PROBLEM STATEMENT: Copy every entry below verbatim, except for images.

SOURCE INFORMATION:
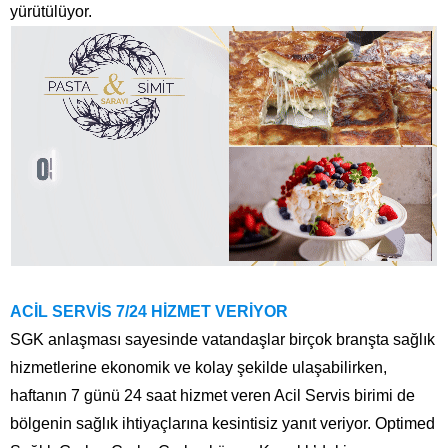
yürütülüyor.
ACİL SERVİS 7/24 HİZMET VERİYOR
SGK anlaşması sayesinde vatandaşlar birçok branşta sağlık
hizmetlerine ekonomik ve kolay şekilde ulaşabilirken,
haftanın 7 günü 24 saat hizmet veren Acil Servis birimi de
bölgenin sağlık ihtiyaçlarına kesintisiz yanıt veriyor. Optimed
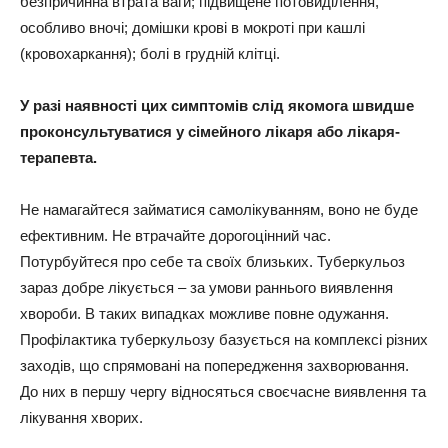
безпричинна втрата ваги; підвищене потовиділення,
особливо вночі; домішки крові в мокроті при кашлі
(кровохаркання); болі в грудній клітці.
У разі наявності цих симптомів слід якомога швидше
проконсультуватися у сімейного лікаря або лікаря-
терапевта.
Не намагайтеся займатися самолікуванням, воно не буде
ефективним. Не втрачайте дорогоцінний час.
Потурбуйтеся про себе та своїх близьких. Туберкульоз
зараз добре лікується – за умови раннього виявлення
хвороби. В таких випадках можливе повне одужання.
Профілактика туберкульозу базується на комплексі різних
заходів, що спрямовані на попередження захворювання.
До них в першу чергу відносяться своєчасне виявлення та
лікування хворих.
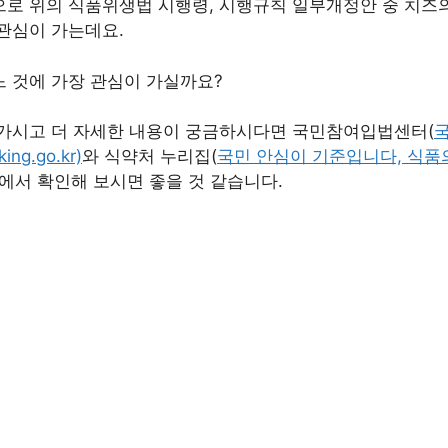
로 위의 식품위생법 시행령, 시행규칙 일부개정안 중 치즈
관심이 가는데요.
 것에 가장 관심이 가실까요?
 가시고 더 자세한 내용이 궁금하시다면 국민참여입법센터(
ing.go.kr)
와 식약처 누리집(
국민 안심이 기준입니다, 식
에서 확인해 보시면 좋을 것 같습니다.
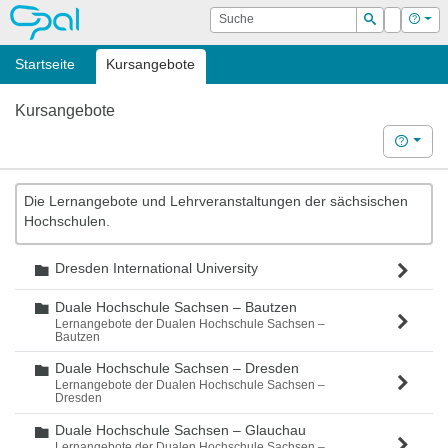
OPAL
Suche
Login
Hilf
Suchen
Startseite
Kursangebote
Kursangebote
Hilfe
Die Lernangebote und Lehrveranstaltungen der sächsischen
Hochschulen.
Dresden International University
Ordner
Duale Hochschule Sachsen – Bautzen
Ordner
Lernangebote der Dualen Hochschule Sachsen –
Bautzen
Duale Hochschule Sachsen – Dresden
Ordner
Lernangebote der Dualen Hochschule Sachsen –
Dresden
Duale Hochschule Sachsen – Glauchau
Ordner
Lernangebote der Dualen Hochschule Sachsen –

OUTPUT OF THE TASK:
yürütülüyor.
ACİL SERVİS 7/24 HİZMET VERİYOR
SGK anlaşması sayesinde vatandaşlar birçok branşta sağlık
hizmetlerine ekonomik ve kolay şekilde ulaşabilirken,
haftanın 7 günü 24 saat hizmet veren Acil Servis birimi de
bölgenin sağlık ihtiyaçlarına kesintisiz yanıt veriyor. Optimed
безпричинна втрата ваги; підвищене потовиділення,
особливо вночі; домішки крові в мокроті при кашлі
(кровохаркання); болі в грудній клітці.
У разі наявності цих симптомів слід якомога швидше
проконсультуватися у сімейного лікаря або лікаря-
терапевта.
Не намагайтеся займатися самолікуванням, воно не буде
ефективним. Не втрачайте дорогоцінний час.
Потурбуйтеся про себе та своїх близьких. Туберкульоз
зараз добре лікується – за умови раннього виявлення
хвороби. В таких випадках можливе повне одужання.
Профілактика туберкульозу базується на комплексі різних
заходів, що спрямовані на попередження захворювання.
До них в першу чергу відносяться своєчасне виявлення та
лікування хворих.
로 위의 식품위생법 시행령, 시행규칙 일부개정안 중 치즈
관심이 가는데요.
 것에 가장 관심이 가실까요?
 가시고 더 자세한 내용이 궁금하시다면 국민참여입법센터(
ing.go.kr)
와 식약처 누리집(
국민 안심이 기준입니다, 식
에서 확인해 보시면 좋을 것 같습니다.
OPAL
Suche
Login
Hilf
Suchen
Startseite
Kursangebote
Kursangebote
Hilfe
Die Lernangebote und Lehrveranstaltungen der sächsischen
Hochschulen.
Dresden International University
Ordner
Duale Hochschule Sachsen – Bautzen
Ordner
Lernangebote der Dualen Hochschule Sachsen –
Bautzen
Duale Hochschule Sachsen – Dresden
Ordner
Lernangebote der Dualen Hochschule Sachsen –
Dresden
Duale Hochschule Sachsen – Glauchau
Ordner
Lernangebote der Dualen Hochschule Sachsen –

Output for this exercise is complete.